#### DATA

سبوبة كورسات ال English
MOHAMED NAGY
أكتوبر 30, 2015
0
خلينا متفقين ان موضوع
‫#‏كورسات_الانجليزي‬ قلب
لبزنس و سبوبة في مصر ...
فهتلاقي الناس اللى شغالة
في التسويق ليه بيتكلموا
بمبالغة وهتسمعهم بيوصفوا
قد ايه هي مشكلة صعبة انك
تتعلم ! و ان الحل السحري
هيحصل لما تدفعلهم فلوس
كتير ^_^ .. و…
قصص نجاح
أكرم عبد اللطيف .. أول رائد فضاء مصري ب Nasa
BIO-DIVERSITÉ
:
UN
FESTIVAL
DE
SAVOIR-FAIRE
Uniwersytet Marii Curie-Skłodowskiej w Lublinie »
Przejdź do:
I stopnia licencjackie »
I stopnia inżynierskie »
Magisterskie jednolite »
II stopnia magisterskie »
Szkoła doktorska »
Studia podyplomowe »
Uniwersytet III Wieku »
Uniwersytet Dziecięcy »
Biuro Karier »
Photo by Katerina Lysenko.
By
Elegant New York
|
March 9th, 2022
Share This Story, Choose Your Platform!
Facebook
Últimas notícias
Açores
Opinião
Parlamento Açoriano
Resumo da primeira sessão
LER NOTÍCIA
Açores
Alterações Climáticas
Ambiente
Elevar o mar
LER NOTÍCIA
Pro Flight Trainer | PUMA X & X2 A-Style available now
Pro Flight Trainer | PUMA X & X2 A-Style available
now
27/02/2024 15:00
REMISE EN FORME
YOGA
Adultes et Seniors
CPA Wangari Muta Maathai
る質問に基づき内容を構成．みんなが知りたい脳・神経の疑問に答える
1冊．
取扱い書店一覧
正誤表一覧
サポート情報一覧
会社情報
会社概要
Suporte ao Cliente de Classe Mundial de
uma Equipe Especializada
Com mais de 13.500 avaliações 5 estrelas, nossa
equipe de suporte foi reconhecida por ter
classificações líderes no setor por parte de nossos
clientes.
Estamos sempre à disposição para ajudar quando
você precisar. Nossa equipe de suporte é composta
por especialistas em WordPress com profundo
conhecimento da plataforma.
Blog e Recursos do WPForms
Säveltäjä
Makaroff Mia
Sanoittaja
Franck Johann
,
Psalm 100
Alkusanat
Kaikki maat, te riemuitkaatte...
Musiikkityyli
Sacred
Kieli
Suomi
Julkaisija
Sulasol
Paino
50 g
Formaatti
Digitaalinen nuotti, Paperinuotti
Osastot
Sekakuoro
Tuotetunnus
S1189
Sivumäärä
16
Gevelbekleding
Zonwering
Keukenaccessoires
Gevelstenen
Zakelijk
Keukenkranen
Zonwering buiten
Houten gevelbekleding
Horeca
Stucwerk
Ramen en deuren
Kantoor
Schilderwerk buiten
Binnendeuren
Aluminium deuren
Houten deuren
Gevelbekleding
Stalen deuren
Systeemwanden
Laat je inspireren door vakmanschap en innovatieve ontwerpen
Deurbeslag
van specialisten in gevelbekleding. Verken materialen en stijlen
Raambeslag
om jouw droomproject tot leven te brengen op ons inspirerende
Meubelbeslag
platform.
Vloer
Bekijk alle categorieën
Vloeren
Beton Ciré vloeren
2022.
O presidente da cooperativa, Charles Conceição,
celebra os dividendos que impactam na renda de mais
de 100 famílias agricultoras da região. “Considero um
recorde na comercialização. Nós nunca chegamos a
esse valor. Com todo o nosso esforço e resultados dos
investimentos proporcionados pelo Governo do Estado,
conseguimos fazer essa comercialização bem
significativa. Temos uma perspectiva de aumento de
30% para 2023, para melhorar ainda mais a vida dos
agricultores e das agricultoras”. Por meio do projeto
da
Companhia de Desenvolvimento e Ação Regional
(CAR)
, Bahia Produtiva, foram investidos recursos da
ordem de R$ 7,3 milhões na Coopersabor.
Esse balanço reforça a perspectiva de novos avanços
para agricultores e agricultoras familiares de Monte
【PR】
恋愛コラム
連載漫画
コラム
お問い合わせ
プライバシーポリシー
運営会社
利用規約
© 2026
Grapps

########

WHAT YOU ARE ASKED TO DO
All lines above from the line with "Houten gevelbekleding" through the line with "van specialisten in", both included, are to be set down exactly, with nothing else.

SOLVED PROBLEM
Houten gevelbekleding
Horeca
Stucwerk
Ramen en deuren
Kantoor
Schilderwerk buiten
Binnendeuren
Aluminium deuren
Houten deuren
Gevelbekleding
Stalen deuren
Systeemwanden
Laat je inspireren door vakmanschap en innovatieve ontwerpen
Deurbeslag
van specialisten in gevelbekleding. Verken materialen en stijlen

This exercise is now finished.